### The input
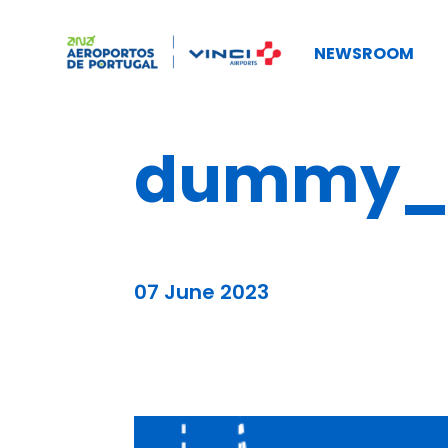
NEWSROOM
dummy_b
07 June 2023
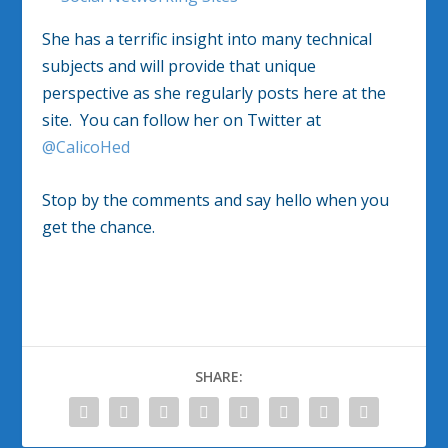
She has a terrific insight into many technical
subjects and will provide that unique
perspective as she regularly posts here at the
site. You can follow her on Twitter at
@CalicoHed
Stop by the comments and say hello when you
get the chance.
SHARE:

### What you have to do
Reproduce word for word the lines running from the line with "07 June 2023" through the end of the data, both included, and nothing else; leave out the pictures.

### The completed task
07 June 2023
She has a terrific insight into many technical
subjects and will provide that unique
perspective as she regularly posts here at the
site. You can follow her on Twitter at
@CalicoHed
Stop by the comments and say hello when you
get the chance.
SHARE:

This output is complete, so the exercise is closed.